With a majority of workplaces having bystander cultures, she also said there's a fair amount of outdated biases - where a "woman's place is expected at the kitchen sink."
So, without investing in people and proactively developing an "upstander culture", many employers, she said, will not maintain happy workers or retain staff for very long.
"My colleagues would stand by while I was publicly berated or launched at with sexist comments and it infuriated me at the time," she said.
"But I realised that those passive bystanders in the situation, while they had the awareness, didn't have the capability to know how to deal with it."
There's also three zones that the majority of unhealthy workplace cultures will fall into, she said, and they're the uncomfortable, unconscious and avoidant zones.
"They range from accepting old ideas, leaders operating from ego-based 'my way or the highway' mindsets or completely not addressing issues whatsoever, which is diffusing responsibility and it's toxic how that then plays out in the workplace."
Along with many local businesses, small and large, Jessica Hickman Coaching has worked with different prisons across Australia. More recently, with Orange-based organisations, too.
As human beings, we want to be seen - we want to be heard, valued and recognised for our contribution ... I'm challenging the status quo, so I've had more doors closed in my face than I've had opened.- Jessica Hickman
A "massive success", she's just completed a 12 month consultancy culture review - focusing on leadership development and resilience-building - with Orange City Council and is currently working with the city's Department of Primary Industries, to name one.

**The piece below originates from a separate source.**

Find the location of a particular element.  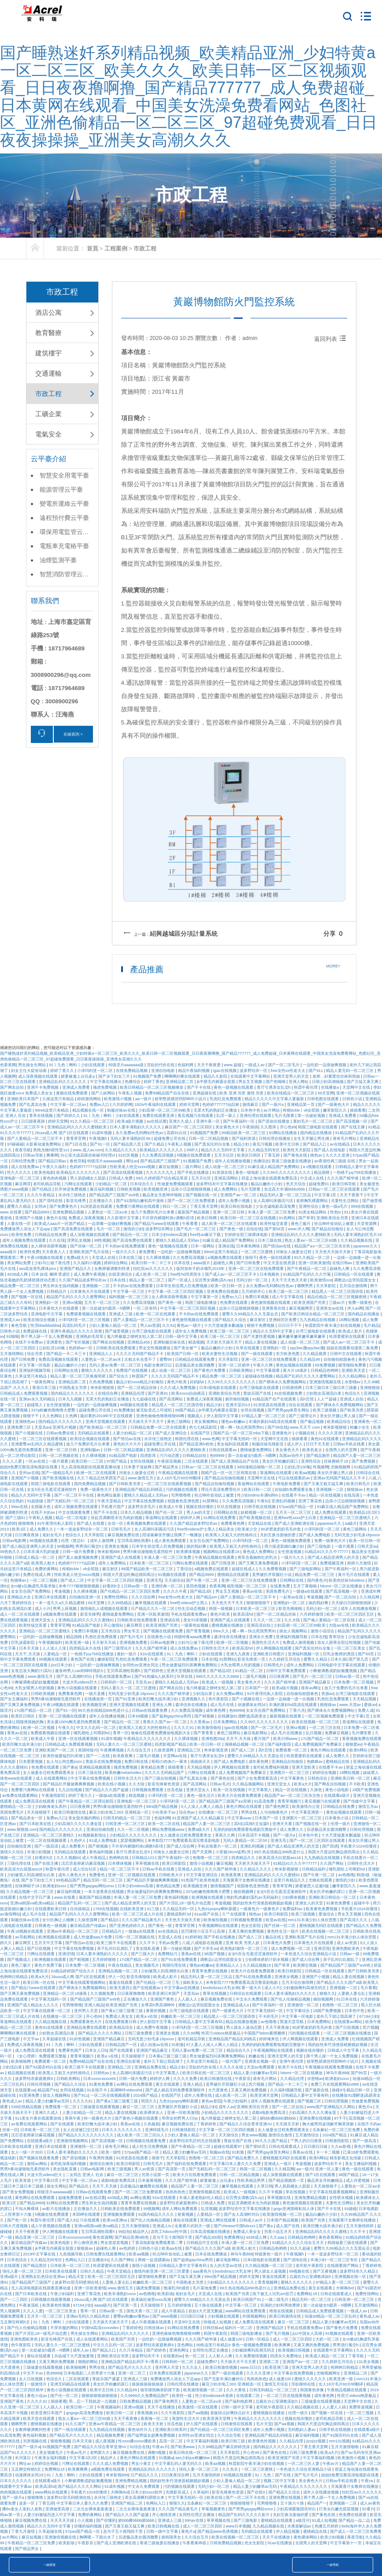 91在线不卡 is located at coordinates (97, 2090).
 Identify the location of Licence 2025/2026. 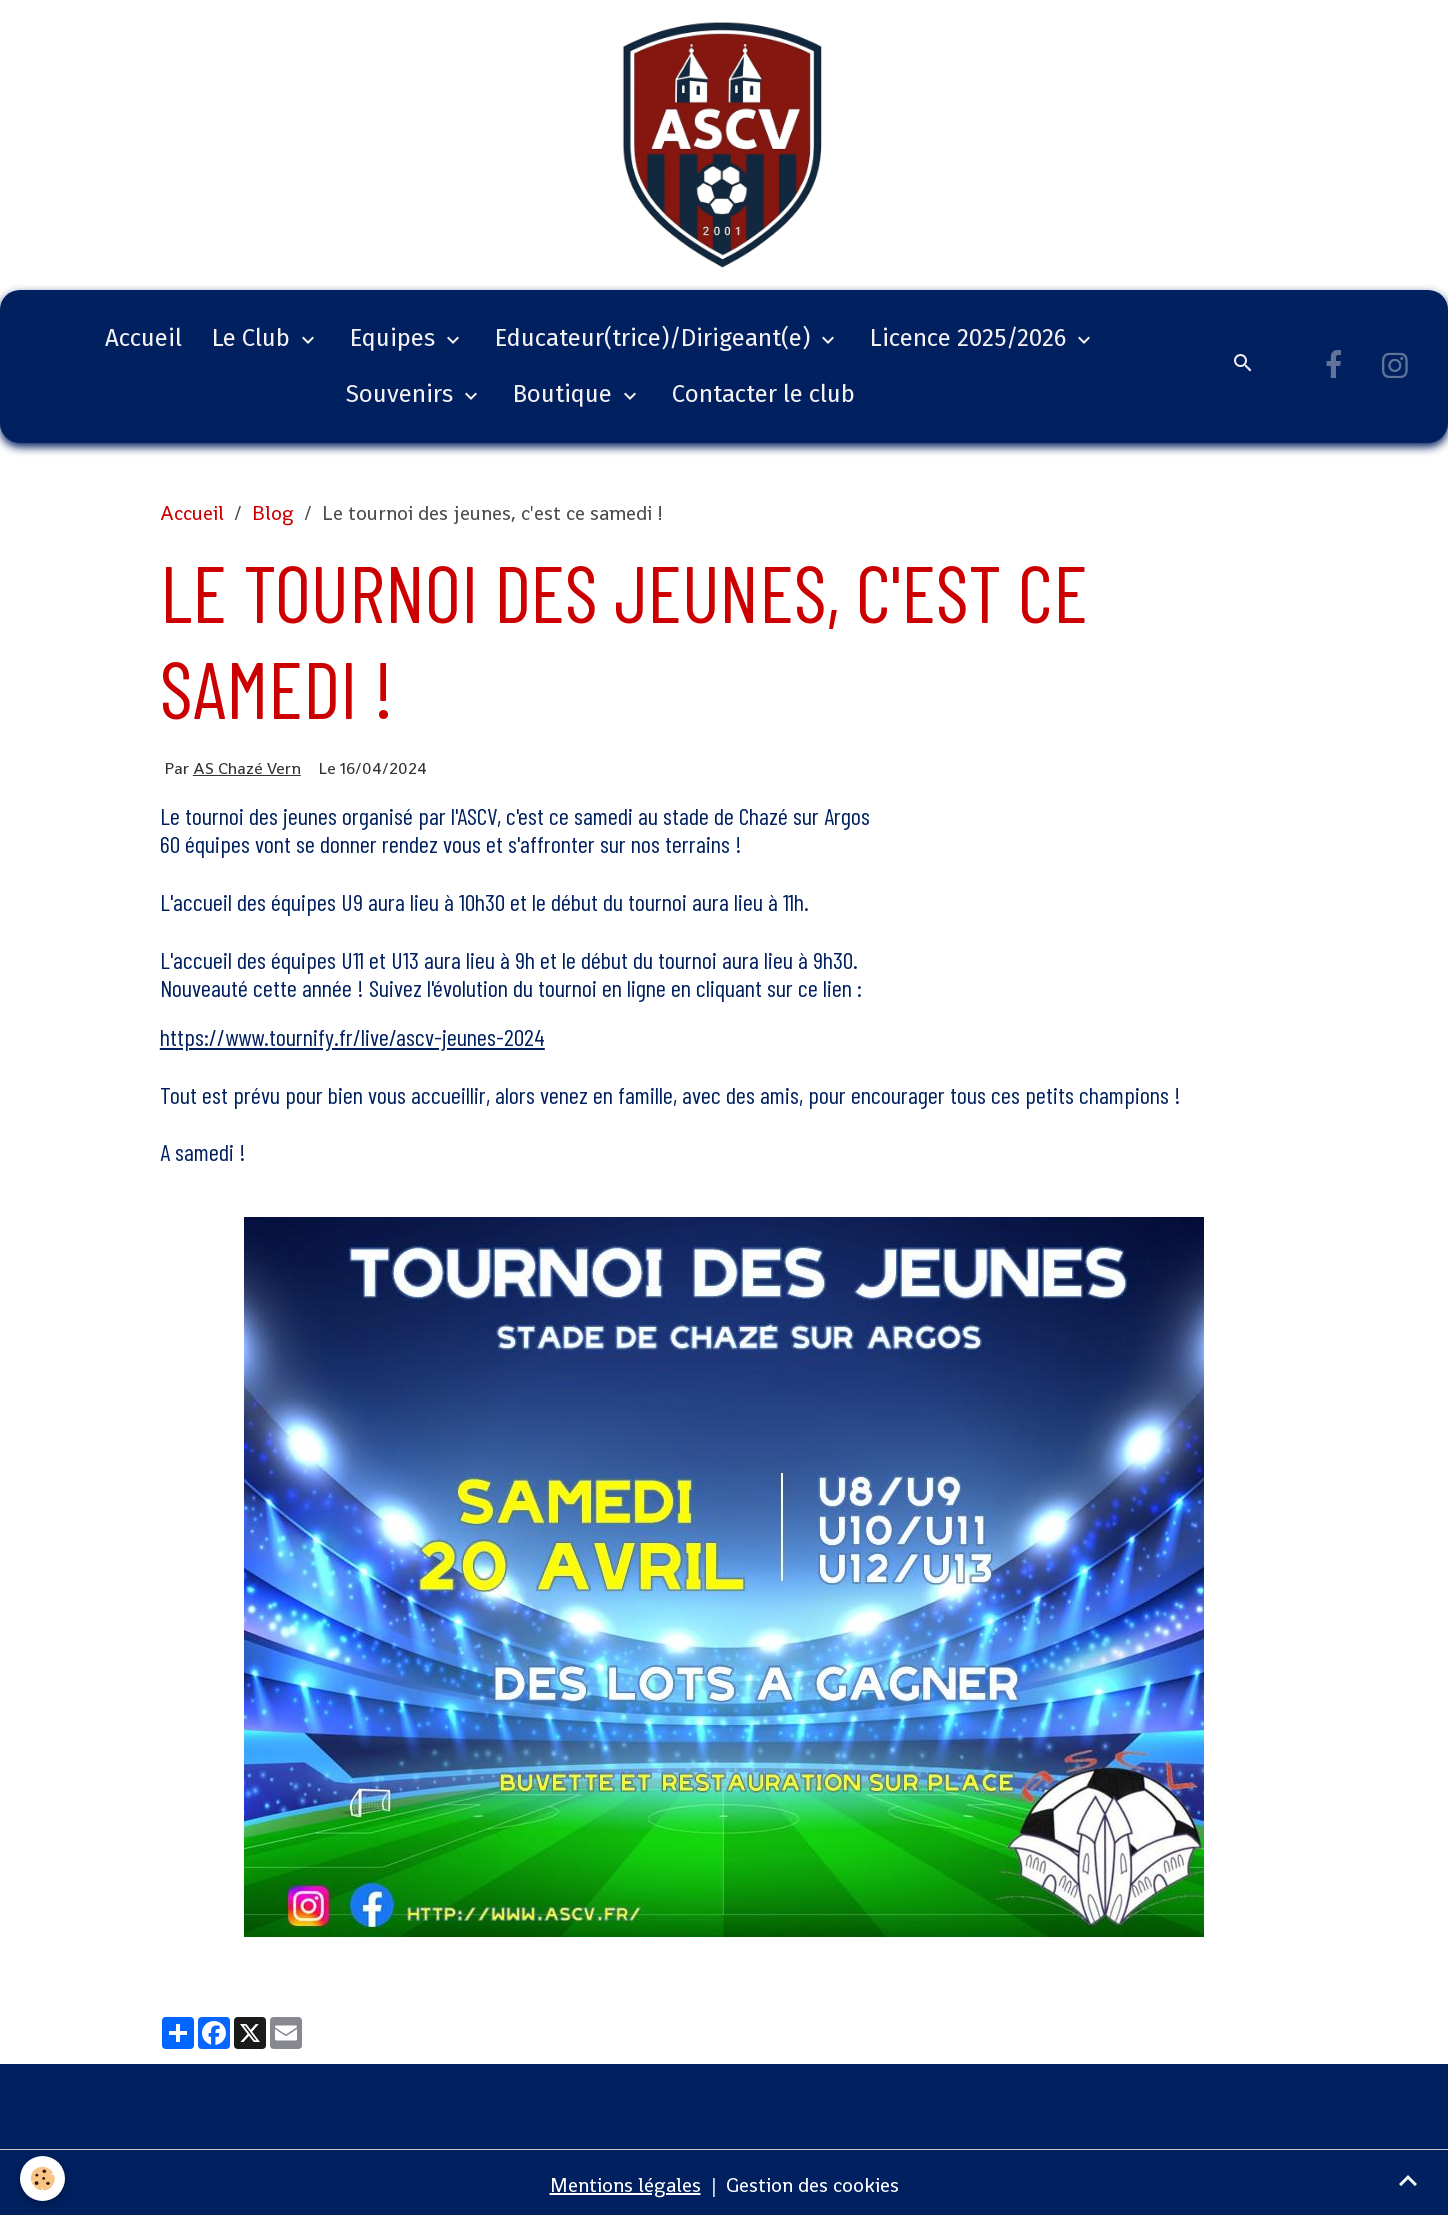 (971, 338).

"My message is to help people understand existing patterns and develop a new, upstander culture, because as human beings, we want to be seen - we want to be heard, valued and recognised for our contribution," Mrs Hickman said.
"So, if you're a business that wants to invest in your people long-term and create change, then I'm your person."
Having published her first book, The Bullyologist: Breaking the Silence on Bullying, she's now anticipating the release of her second book, The Upstander Leader: How to develop a speak-up culture, set to drop on September 27.
"I'm challenging the status quo, so I've had more doors closed in my face than opened," she said.
"But it's positioned me as a leader and I'm on a mission to build a generation of upstanders."